### Records
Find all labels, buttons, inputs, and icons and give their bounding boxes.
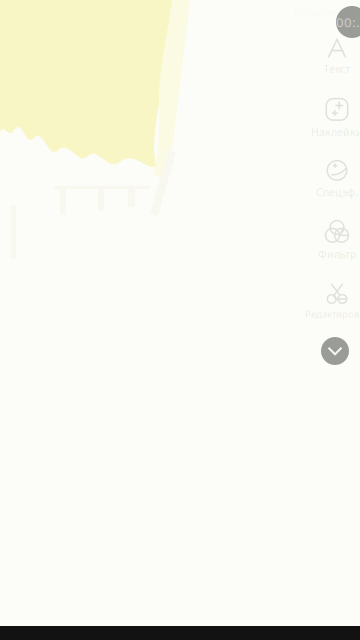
button[interactable]: Фильтр — [305, 210, 360, 271]
button[interactable]: Свернуть панель — [321, 337, 349, 365]
staticText: Редактировать — [305, 308, 360, 320]
staticText: 00:00 — [336, 13, 360, 31]
staticText: Спецэф. — [316, 185, 358, 199]
button[interactable]: Редактировать — [305, 271, 360, 332]
button[interactable]: Спецэф. — [305, 149, 360, 210]
staticText: Наклейки — [311, 125, 360, 139]
staticText: Текст — [324, 61, 350, 76]
button[interactable]: Текст — [305, 27, 360, 88]
button[interactable]: Наклейки — [305, 88, 360, 149]
button[interactable]: 00:00 — [336, 6, 360, 38]
staticText: Фильтр — [318, 247, 356, 261]
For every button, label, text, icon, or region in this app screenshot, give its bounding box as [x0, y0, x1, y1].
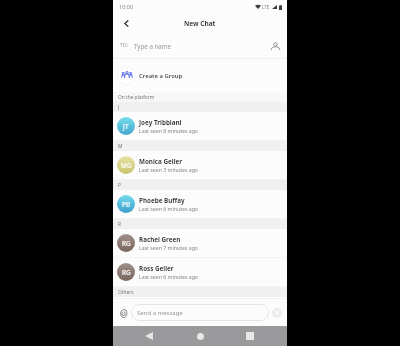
staticText: J [118, 104, 120, 111]
staticText: Last seen 8 minutes ago [139, 127, 199, 134]
staticText: LTE [262, 4, 270, 10]
staticText: 10:00 [119, 3, 134, 10]
button[interactable]: Attach [117, 307, 129, 319]
staticText: Phoebe Buffay [139, 196, 185, 205]
staticText: Create a Group [139, 72, 183, 80]
button[interactable]: Recents [244, 330, 256, 342]
staticText: MG [121, 161, 132, 170]
button[interactable]: RG [113, 258, 287, 286]
button[interactable]: Create a Group [113, 59, 287, 92]
staticText: Last seen 7 minutes ago [139, 244, 199, 251]
staticText: Monica Geller [139, 157, 183, 166]
button[interactable]: RG [113, 229, 287, 257]
staticText: New Chat [184, 19, 216, 28]
button[interactable]: Home [194, 330, 206, 342]
staticText: RG [122, 239, 131, 248]
staticText: Rachel Green [139, 235, 181, 244]
staticText: P [118, 182, 121, 189]
staticText: On the platform [118, 94, 155, 101]
staticText: JT [123, 122, 129, 131]
staticText: Last seen 3 minutes ago [139, 166, 199, 173]
button[interactable]: Send [272, 308, 282, 318]
staticText: M [118, 143, 123, 150]
staticText: Ross Geller [139, 264, 174, 273]
staticText: Last seen 6 minutes ago [139, 273, 199, 280]
button[interactable]: Add contact [269, 40, 281, 52]
staticText: Send a message [137, 309, 183, 317]
staticText: R [118, 221, 121, 228]
staticText: Type a name [134, 42, 172, 50]
staticText: TO: [120, 42, 128, 49]
button[interactable]: Back [143, 330, 155, 342]
button[interactable]: JT [113, 112, 287, 140]
staticText: Last seen 6 minutes ago [139, 205, 199, 212]
button[interactable]: MG [113, 151, 287, 179]
button[interactable]: Send a message [131, 304, 269, 321]
staticText: RG [122, 268, 131, 277]
button[interactable]: PB [113, 190, 287, 218]
button[interactable]: Back [120, 17, 132, 29]
staticText: Others [118, 289, 134, 296]
staticText: PB [122, 200, 131, 209]
staticText: Joey Tribbiani [139, 118, 182, 127]
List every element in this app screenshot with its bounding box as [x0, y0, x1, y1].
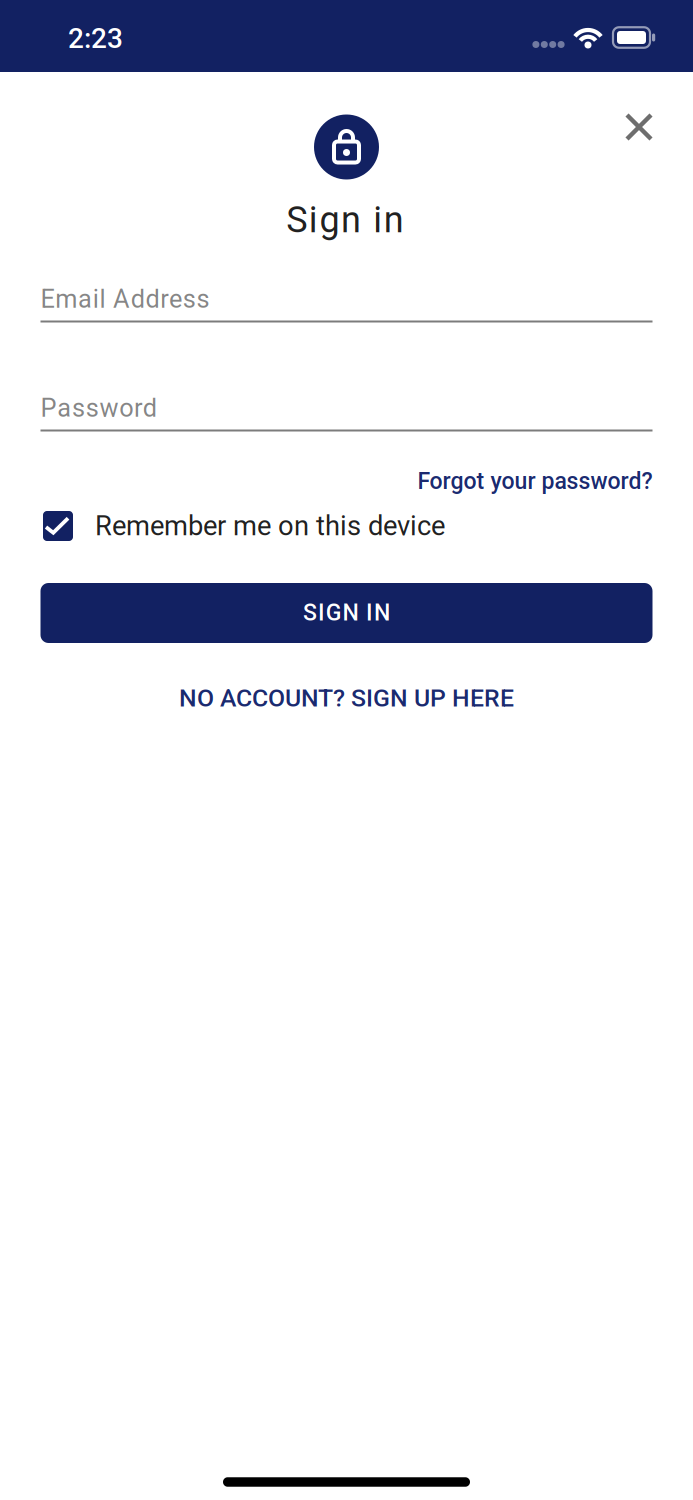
- staticText: Remember me on this device: [95, 510, 445, 542]
- button[interactable]: Email Address: [40, 270, 652, 332]
- staticText: Password: [40, 393, 157, 423]
- staticText: Forgot your password?: [418, 468, 652, 494]
- staticText: 2:23: [68, 22, 123, 55]
- staticText: NO ACCOUNT? SIGN UP HERE: [179, 684, 514, 713]
- staticText: SIGN IN: [303, 599, 390, 626]
- button[interactable]: NO ACCOUNT? SIGN UP HERE: [171, 676, 522, 721]
- button[interactable]: Remember me on this device: [41, 504, 655, 548]
- staticText: Sign in: [286, 199, 404, 241]
- button[interactable]: Forgot your password?: [40, 464, 652, 498]
- staticText: Email Address: [40, 284, 210, 314]
- button[interactable]: [613, 101, 665, 153]
- button[interactable]: Password: [40, 379, 652, 441]
- button[interactable]: SIGN IN: [40, 583, 652, 643]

### Your instructions
The task requires that every line above be transcribed exactly, without the images.

### Answer box
Find all labels, buttons, inputs, and icons and give their bounding boxes.
button[interactable]: Фильтр — [305, 210, 360, 271]
button[interactable]: Свернуть панель — [321, 337, 349, 365]
staticText: Редактировать — [305, 308, 360, 320]
staticText: 00:00 — [336, 13, 360, 31]
staticText: Спецэф. — [316, 185, 358, 199]
button[interactable]: Редактировать — [305, 271, 360, 332]
button[interactable]: Спецэф. — [305, 149, 360, 210]
staticText: Наклейки — [311, 125, 360, 139]
staticText: Текст — [324, 61, 350, 76]
button[interactable]: Текст — [305, 27, 360, 88]
button[interactable]: Наклейки — [305, 88, 360, 149]
button[interactable]: 00:00 — [336, 6, 360, 38]
staticText: Фильтр — [318, 247, 356, 261]
For every button, label, text, icon, or region in this app screenshot, give its bounding box as [x0, y0, x1, y1].
staticText: J [118, 104, 120, 111]
staticText: Last seen 8 minutes ago [139, 127, 199, 134]
staticText: LTE [262, 4, 270, 10]
staticText: 10:00 [119, 3, 134, 10]
button[interactable]: Attach [117, 307, 129, 319]
staticText: Phoebe Buffay [139, 196, 185, 205]
staticText: Create a Group [139, 72, 183, 80]
button[interactable]: Recents [244, 330, 256, 342]
staticText: MG [121, 161, 132, 170]
button[interactable]: RG [113, 258, 287, 286]
button[interactable]: Create a Group [113, 59, 287, 92]
staticText: Last seen 7 minutes ago [139, 244, 199, 251]
staticText: Monica Geller [139, 157, 183, 166]
button[interactable]: RG [113, 229, 287, 257]
staticText: New Chat [184, 19, 216, 28]
button[interactable]: Home [194, 330, 206, 342]
staticText: RG [122, 239, 131, 248]
staticText: Rachel Green [139, 235, 181, 244]
staticText: P [118, 182, 121, 189]
staticText: On the platform [118, 94, 155, 101]
staticText: JT [123, 122, 129, 131]
staticText: Last seen 3 minutes ago [139, 166, 199, 173]
button[interactable]: Send [272, 308, 282, 318]
staticText: M [118, 143, 123, 150]
staticText: Ross Geller [139, 264, 174, 273]
staticText: Last seen 6 minutes ago [139, 273, 199, 280]
button[interactable]: Add contact [269, 40, 281, 52]
staticText: Send a message [137, 309, 183, 317]
staticText: R [118, 221, 121, 228]
staticText: Type a name [134, 42, 172, 50]
staticText: TO: [120, 42, 128, 49]
button[interactable]: Back [143, 330, 155, 342]
button[interactable]: JT [113, 112, 287, 140]
staticText: Last seen 6 minutes ago [139, 205, 199, 212]
button[interactable]: MG [113, 151, 287, 179]
button[interactable]: Send a message [131, 304, 269, 321]
staticText: RG [122, 268, 131, 277]
button[interactable]: PB [113, 190, 287, 218]
button[interactable]: Back [120, 17, 132, 29]
staticText: Others [118, 289, 134, 296]
staticText: PB [122, 200, 131, 209]
staticText: Joey Tribbiani [139, 118, 182, 127]
List every element in this app screenshot with its bounding box as [x0, y0, x1, y1].
- staticText: Remember me on this device: [95, 510, 445, 542]
- button[interactable]: Email Address: [40, 270, 652, 332]
- staticText: Password: [40, 393, 157, 423]
- staticText: Forgot your password?: [418, 468, 652, 494]
- staticText: 2:23: [68, 22, 123, 55]
- staticText: NO ACCOUNT? SIGN UP HERE: [179, 684, 514, 713]
- staticText: SIGN IN: [303, 599, 390, 626]
- button[interactable]: NO ACCOUNT? SIGN UP HERE: [171, 676, 522, 721]
- button[interactable]: Remember me on this device: [41, 504, 655, 548]
- staticText: Sign in: [286, 199, 404, 241]
- button[interactable]: Forgot your password?: [40, 464, 652, 498]
- staticText: Email Address: [40, 284, 210, 314]
- button[interactable]: [613, 101, 665, 153]
- button[interactable]: Password: [40, 379, 652, 441]
- button[interactable]: SIGN IN: [40, 583, 652, 643]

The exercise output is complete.